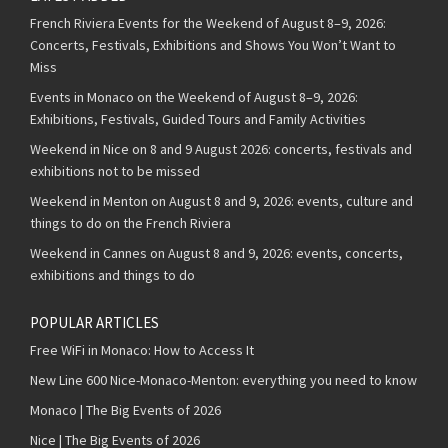
French Riviera Events for the Weekend of August 8–9, 2026:
Concerts, Festivals, Exhibitions and Shows You Won’t Want to
Miss
Events in Monaco on the Weekend of August 8–9, 2026:
Exhibitions, Festivals, Guided Tours and Family Activities
Weekend in Nice on 8 and 9 August 2026: concerts, festivals and
exhibitions not to be missed
Weekend in Menton on August 8 and 9, 2026: events, culture and
things to do on the French Riviera
Weekend in Cannes on August 8 and 9, 2026: events, concerts,
exhibitions and things to do
POPULAR ARTICLES
Free WiFi in Monaco: How to Access It
New Line 600 Nice-Monaco-Menton: everything you need to know
Monaco | The Big Events of 2026
Nice | The Big Events of 2026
──────────
▶ DIRECTIONS
Your answer should be one number, the count of lines in the entries holding the string "Monaco".

▶ SOLUTION TO THIS TASK
4